Creative Commons License

Monday, November 26, 2007

125 sugar and ethanol plants sign up to Brazil's environmental protocol for the sugarcane industry

The Brazilian government's 'Environmental Protocol for the Sugar-Ethanol Sector' has so far received [*Portuguese] the signatures of 125 plants in São Paulo state, the country's main sugarcane region. The protocol is aimed at phasing out the practise of burning sugarcane leaves before harvest cycles, by 2017. This greatly improves the already strong carbon balance of ethanol by reducing emissions. However, it also implies a boost to the trend towards mechanised harvesting. Other directives contained in the protocol allow it to become the basis of environmental certification that will facilitate the export of ethanol to countries that threaten to enforce strict, and sometimes protectionist, sustainability criteria.

The number of signatories already surpasses the goal set out by the Ministry of the Environment, which aimed for 100 to 120 adherents in 2007. This signals that its criteria are realistic and perceived as being in the interest of the producers. Ricardo Viegas, manager of the Green Ethanol project, thinks 20 more units can be encouraged to sign up to the protocol before the end of the year, which will bring the list close to reaching all of the 150 sugar processesing plants and ethanol distilleries active in São Paulo.

In the state, some 280 million tons of sugar cane are processed each year. Of these, around 40% is already harvested mechanically, some of which still utilize the practise of burning, even though machines can cope with the full crop. The other 60% relies on manual labor and requires burning off the leaves, to make harvesting of the stalks more practical.

The first goal of the protocol foresees a reduction of the practise of burning in the mechanised areas by 70% by 2010, and a total phase out by 2014. For non-mechanised areas, the text aims for a 30% reduction by 2010 and the end of the practise by 2017.

The trend in Brazil's sugarcane sector is one towards increased mechanisation, and the protocol will speed up this transition.
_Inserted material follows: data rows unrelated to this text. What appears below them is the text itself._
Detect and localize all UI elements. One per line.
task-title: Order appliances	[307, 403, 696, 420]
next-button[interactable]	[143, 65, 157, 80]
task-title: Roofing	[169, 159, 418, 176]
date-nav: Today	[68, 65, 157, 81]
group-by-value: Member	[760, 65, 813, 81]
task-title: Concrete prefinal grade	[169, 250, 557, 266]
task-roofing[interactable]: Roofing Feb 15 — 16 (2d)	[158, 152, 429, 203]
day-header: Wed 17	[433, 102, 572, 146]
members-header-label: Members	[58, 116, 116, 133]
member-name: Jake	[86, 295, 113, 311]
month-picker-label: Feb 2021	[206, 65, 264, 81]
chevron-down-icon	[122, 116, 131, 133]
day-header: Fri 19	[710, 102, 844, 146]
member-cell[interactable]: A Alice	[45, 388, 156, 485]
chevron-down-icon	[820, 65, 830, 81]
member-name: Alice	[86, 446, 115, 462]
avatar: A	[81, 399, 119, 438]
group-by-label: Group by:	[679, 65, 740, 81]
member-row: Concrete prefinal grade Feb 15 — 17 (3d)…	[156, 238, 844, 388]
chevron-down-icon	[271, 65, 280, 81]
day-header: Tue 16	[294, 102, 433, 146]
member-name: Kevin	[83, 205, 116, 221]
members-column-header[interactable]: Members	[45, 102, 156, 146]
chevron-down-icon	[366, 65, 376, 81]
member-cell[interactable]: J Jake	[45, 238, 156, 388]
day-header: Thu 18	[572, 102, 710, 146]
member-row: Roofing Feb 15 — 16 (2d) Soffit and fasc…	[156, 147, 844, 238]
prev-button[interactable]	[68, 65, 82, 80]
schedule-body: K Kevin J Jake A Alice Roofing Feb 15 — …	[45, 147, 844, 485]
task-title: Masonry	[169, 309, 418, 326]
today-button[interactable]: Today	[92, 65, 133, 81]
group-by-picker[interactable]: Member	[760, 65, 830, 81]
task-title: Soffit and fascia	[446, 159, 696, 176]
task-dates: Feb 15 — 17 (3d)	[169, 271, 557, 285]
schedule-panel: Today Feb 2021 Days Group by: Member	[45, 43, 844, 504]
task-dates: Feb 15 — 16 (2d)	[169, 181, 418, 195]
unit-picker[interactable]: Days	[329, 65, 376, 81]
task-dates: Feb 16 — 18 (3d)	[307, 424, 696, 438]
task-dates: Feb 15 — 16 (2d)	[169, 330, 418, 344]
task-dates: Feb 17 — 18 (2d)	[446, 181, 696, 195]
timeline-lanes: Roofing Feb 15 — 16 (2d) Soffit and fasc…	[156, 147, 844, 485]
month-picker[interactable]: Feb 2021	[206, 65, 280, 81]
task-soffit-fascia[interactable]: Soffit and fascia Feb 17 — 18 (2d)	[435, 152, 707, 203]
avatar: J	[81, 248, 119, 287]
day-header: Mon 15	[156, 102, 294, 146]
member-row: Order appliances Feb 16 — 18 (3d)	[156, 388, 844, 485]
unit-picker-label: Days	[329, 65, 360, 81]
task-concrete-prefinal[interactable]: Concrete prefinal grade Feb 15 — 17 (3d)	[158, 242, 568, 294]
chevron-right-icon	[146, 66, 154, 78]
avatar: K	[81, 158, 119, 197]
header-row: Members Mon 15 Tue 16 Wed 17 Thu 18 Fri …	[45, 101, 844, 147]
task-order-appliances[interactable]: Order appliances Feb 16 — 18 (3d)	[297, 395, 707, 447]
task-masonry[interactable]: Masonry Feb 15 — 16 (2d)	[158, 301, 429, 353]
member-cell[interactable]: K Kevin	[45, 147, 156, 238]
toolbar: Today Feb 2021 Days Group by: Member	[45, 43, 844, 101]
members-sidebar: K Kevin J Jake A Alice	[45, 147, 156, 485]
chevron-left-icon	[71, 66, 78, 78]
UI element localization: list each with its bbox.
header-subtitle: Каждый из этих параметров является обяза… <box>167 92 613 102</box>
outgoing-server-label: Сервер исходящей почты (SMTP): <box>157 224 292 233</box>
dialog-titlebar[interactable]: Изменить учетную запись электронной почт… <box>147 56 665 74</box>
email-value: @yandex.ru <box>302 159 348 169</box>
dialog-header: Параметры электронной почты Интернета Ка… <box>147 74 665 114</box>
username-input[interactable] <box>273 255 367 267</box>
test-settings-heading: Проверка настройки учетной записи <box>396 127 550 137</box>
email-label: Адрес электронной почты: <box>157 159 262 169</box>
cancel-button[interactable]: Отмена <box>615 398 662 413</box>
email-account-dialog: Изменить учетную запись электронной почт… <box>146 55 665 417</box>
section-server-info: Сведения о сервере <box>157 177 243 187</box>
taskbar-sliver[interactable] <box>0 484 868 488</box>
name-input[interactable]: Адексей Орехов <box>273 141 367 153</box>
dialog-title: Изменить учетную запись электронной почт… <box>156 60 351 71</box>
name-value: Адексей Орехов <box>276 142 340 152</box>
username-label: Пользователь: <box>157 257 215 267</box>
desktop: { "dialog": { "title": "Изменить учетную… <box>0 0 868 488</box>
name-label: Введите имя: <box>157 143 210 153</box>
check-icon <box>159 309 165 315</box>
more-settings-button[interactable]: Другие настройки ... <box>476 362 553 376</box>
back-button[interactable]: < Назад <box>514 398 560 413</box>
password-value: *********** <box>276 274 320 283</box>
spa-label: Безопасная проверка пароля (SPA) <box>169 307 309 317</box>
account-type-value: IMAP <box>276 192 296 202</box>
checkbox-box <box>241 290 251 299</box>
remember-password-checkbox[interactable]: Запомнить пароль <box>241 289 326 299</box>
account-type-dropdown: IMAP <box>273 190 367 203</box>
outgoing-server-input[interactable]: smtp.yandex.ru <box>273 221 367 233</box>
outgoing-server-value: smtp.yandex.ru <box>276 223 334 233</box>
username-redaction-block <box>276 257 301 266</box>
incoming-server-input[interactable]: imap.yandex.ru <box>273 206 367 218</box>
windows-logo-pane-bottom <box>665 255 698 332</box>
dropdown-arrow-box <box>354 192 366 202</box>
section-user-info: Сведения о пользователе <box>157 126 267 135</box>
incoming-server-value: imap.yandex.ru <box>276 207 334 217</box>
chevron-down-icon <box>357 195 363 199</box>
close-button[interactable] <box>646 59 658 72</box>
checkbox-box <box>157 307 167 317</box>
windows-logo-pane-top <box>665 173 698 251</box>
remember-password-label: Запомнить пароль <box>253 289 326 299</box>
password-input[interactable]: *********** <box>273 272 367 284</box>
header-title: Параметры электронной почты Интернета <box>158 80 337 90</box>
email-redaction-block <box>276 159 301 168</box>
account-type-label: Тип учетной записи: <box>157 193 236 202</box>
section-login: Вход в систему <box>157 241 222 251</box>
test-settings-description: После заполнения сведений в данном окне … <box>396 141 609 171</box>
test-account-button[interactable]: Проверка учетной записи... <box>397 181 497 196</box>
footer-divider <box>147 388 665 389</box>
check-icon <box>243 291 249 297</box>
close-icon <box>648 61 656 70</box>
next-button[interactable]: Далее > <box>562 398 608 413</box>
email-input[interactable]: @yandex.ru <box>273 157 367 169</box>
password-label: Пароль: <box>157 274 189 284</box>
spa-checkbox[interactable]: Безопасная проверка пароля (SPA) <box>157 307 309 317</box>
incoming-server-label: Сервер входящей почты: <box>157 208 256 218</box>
This means two things: on the one hand, the 'social sustainability' of the sugar and biofuel will be greatly improved because the number of workers-with-machetes, the cutters, will be greatly reduced; but on the other hand tens if not hundreds of thousands of these laborers are set to lose their jobs.

Eight other goals have been set, amongst which: the prohibition of burning cane in newly established plantations from November 1 onwards, the collection of any residual vegetation in the vicinity of water springs located on plantations and the implementation of conservation projects.

Even though adherence to the goals of the protocol and its implementation is voluntary, those sugar cane producers that fullfil its requirements receive a certificate of environmental conformity. This certificate will facilitate the export of sugar and ethanol to countries who threaten to impose technical non-tariff barriers to trade for the Brazilian products.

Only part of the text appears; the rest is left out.